Here's what it comes down to. 80% of the time, I feel so privileged to be the mommy. I get to breastfeed her (though this comes with challenges and frustrations too- but that's for a later blog). I am the sole care-taker, even though my husband is more involved than 99% of dads out there. But, he works full time. AJ is my full time job. And I spend probably about 6-8 hours a day just feeding and changing her. Usually, I love it- even the poopy diapers. She's beautiful, pleasant, interesting and a part of me. In fact, most of the time, I'll tell you this is easier and more fun than people say it is.

This morning was part of the other 20%. As I work to feed a fussy baby and my husband goes outside to work out and play around in the garden, I start to feel sorry for myself. This is my life, and my first responsibility. On days when she doesn't nap, I don't get a chance to work out or even shower when I want. It's hard to fit in meals some times. Dave's trying to help me. "Let me take care of her while you go workout."

I'm in an unreasonable mood and frankly, a bit too tired and frustrated for working out to sound like a good idea, though I'd just complained about not having time to work out. "Well, do I work out? Eat breakfast? Shower? Which of these important things do I choose, because I don't have enough time to do all three? And what about you? I was hoping to spend some quality time together."
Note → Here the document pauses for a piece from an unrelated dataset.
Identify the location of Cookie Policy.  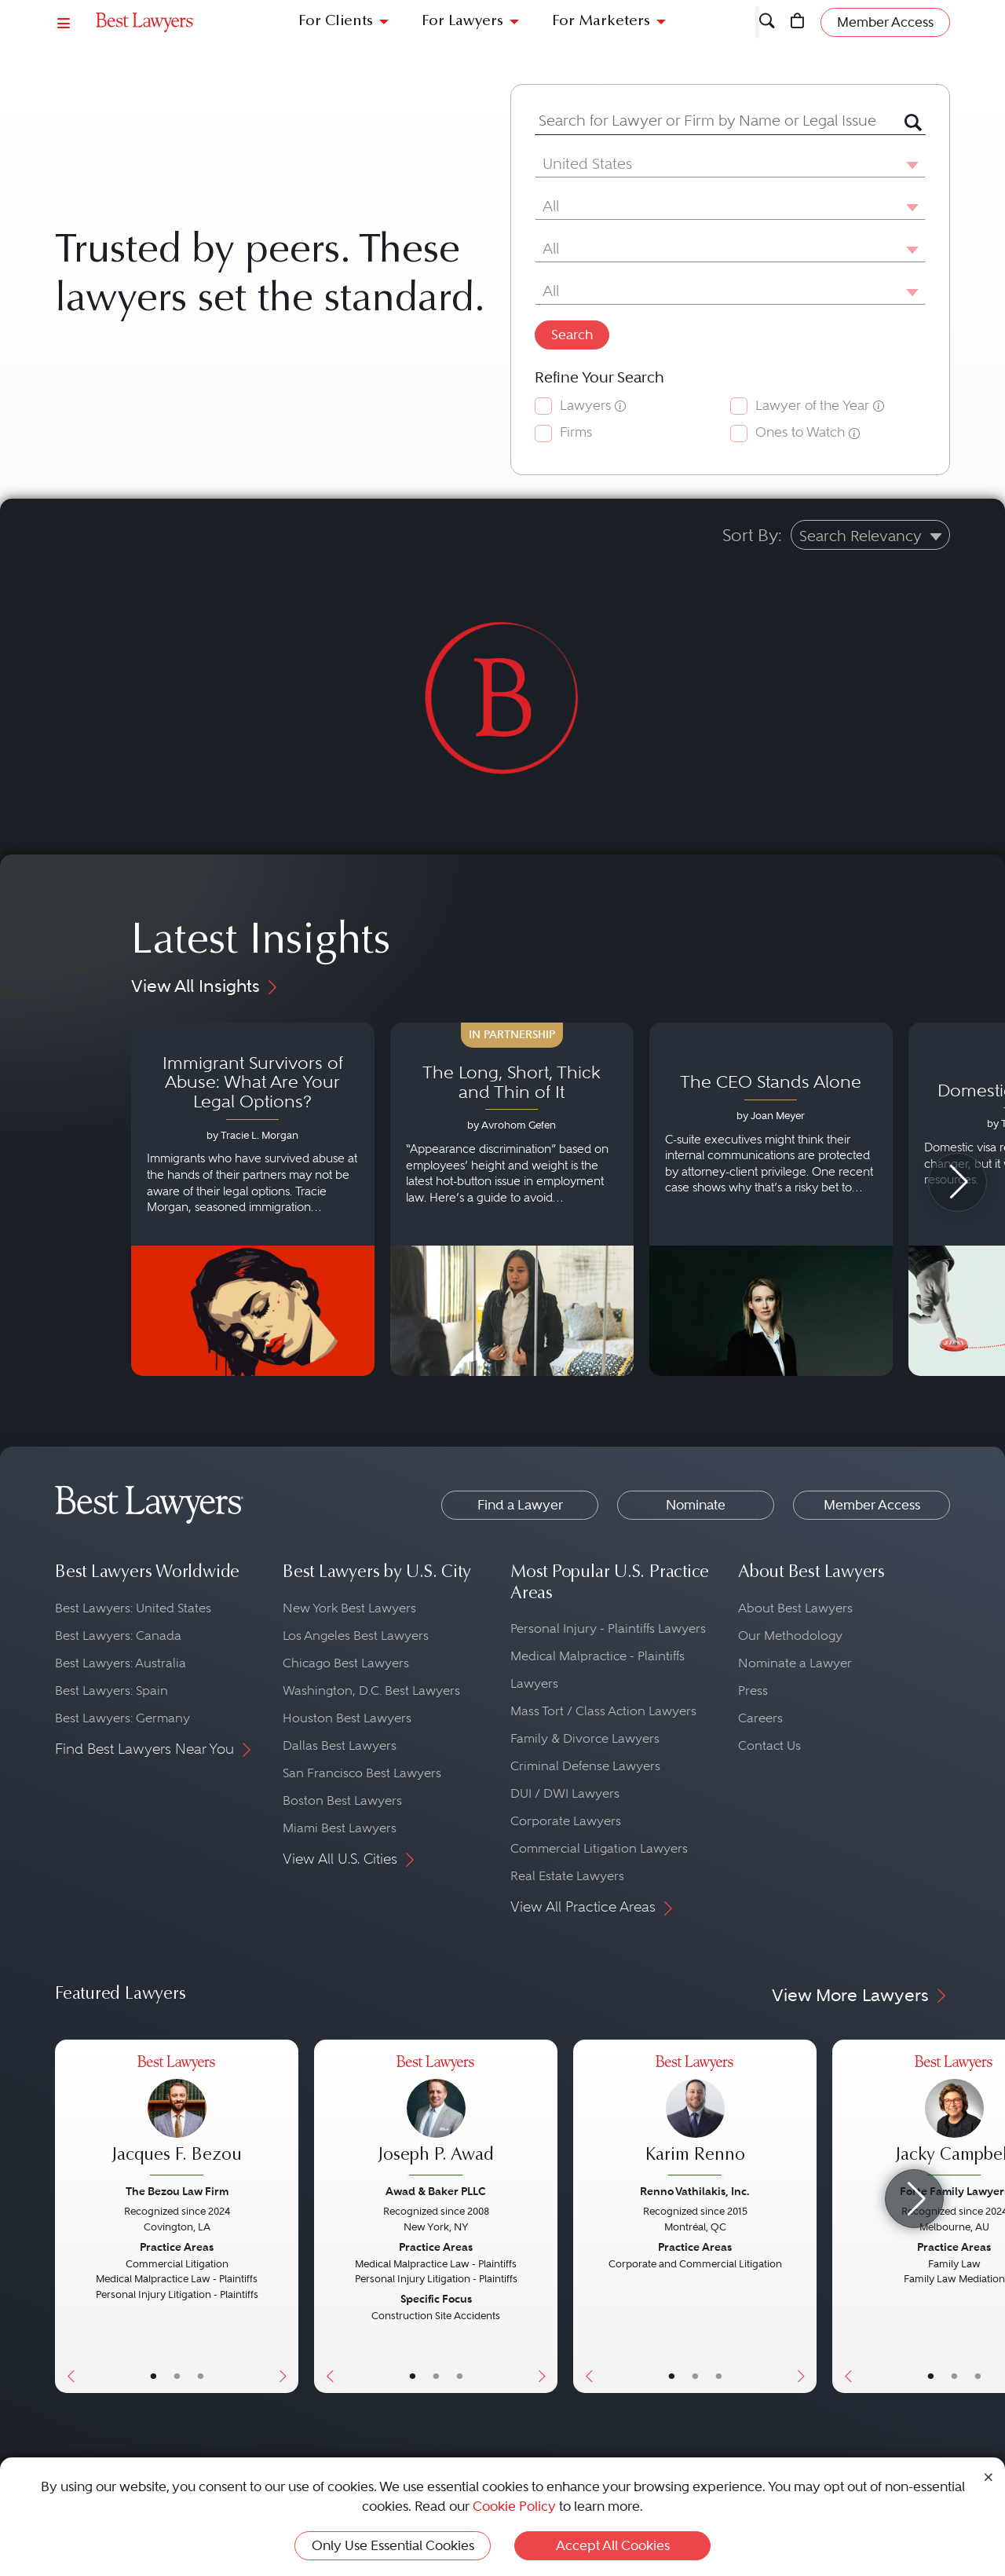
(514, 2506).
Dave throws out several logical options that hit at least 2 of the 3 activities, but I shoot them all down. I'm just set on feeling sorry for myself. This is my life now. Catering to the needs of a small little human being with moods and demands and a personality that I'm still trying to figure out. I love her, but I don't always get her.

Truth is, I'm ashamed of these moments of self-pity. I want to be the always on, always happy mama bear that has no trouble putting the needs of her young above all else. And believe me, I know this is a privilege and most of the time it feels like one. But occasionally, I have a little pity party. I envy my husband the part-time nature of his role. He gets a kick out of her when she's fussy, because then he goes to work and sees much more fussy people in the ER.
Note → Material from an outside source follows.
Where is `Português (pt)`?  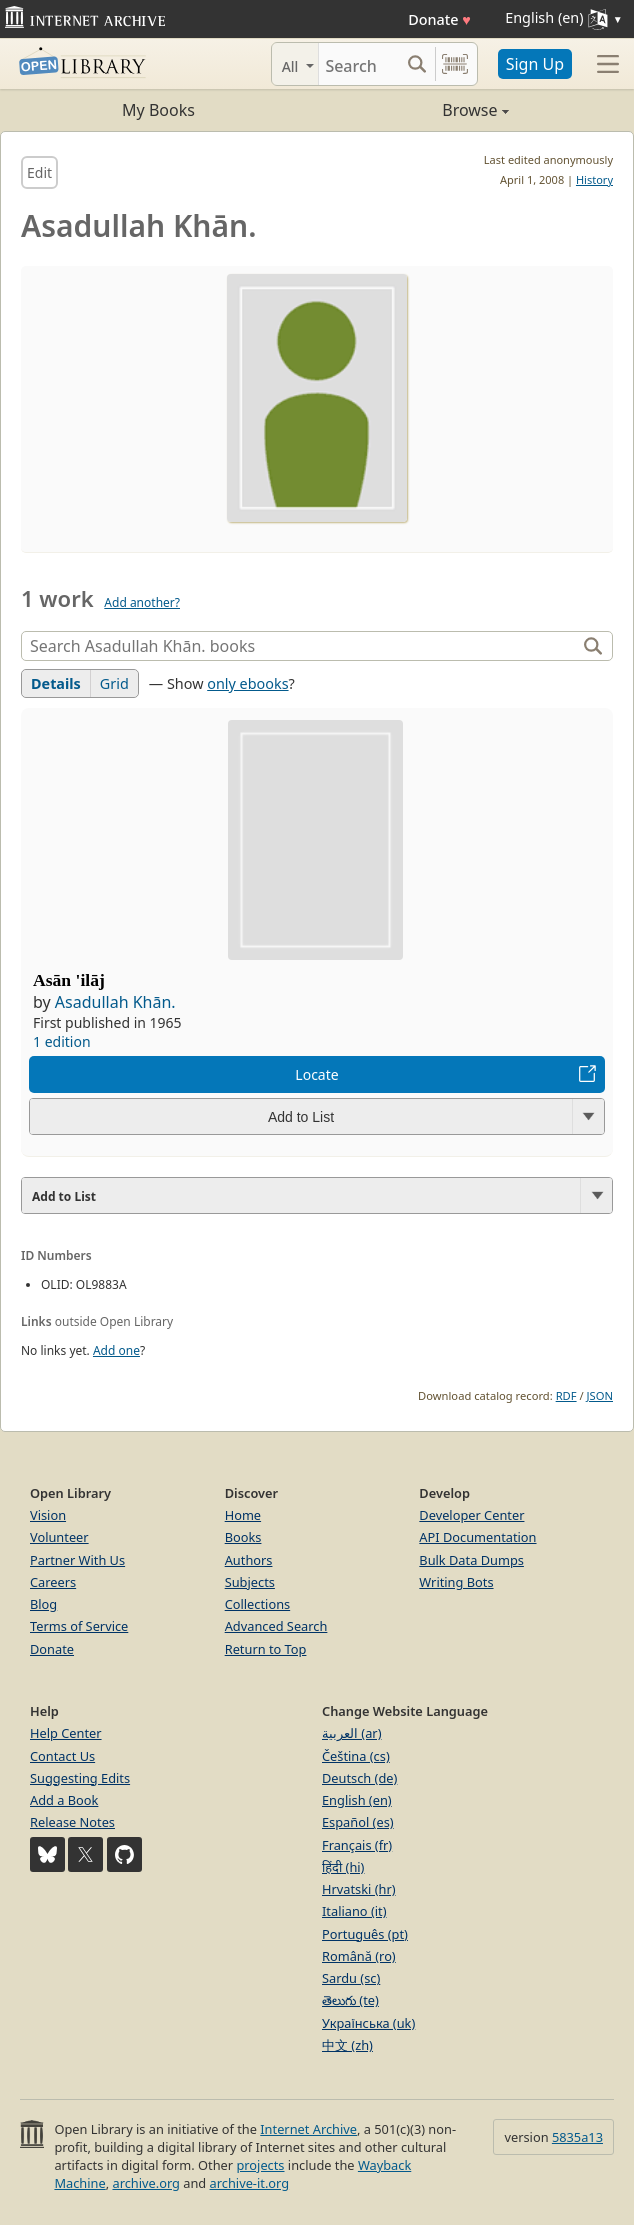
Português (pt) is located at coordinates (365, 1934).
A pregnant friend asked me for my best piece of advice after a month of motherhood. Here it is: Expect the 20% moments. Roll with them. Know they will pass. Forgive yourself for being a little selfish. Your life is about to change in a major way. It is amazing, beautiful, meaningful. But it's hard and at times scary and frustrating. No relationship is perfect- so you're bound to have down moments with this new little person at the center of your life. But the ups much outweigh the downs. 80% to 20% at least. Maybe more like 90% to 10%, now that my little angel is napping. And after a successful, long feeding, I got a smile. Totally worth it.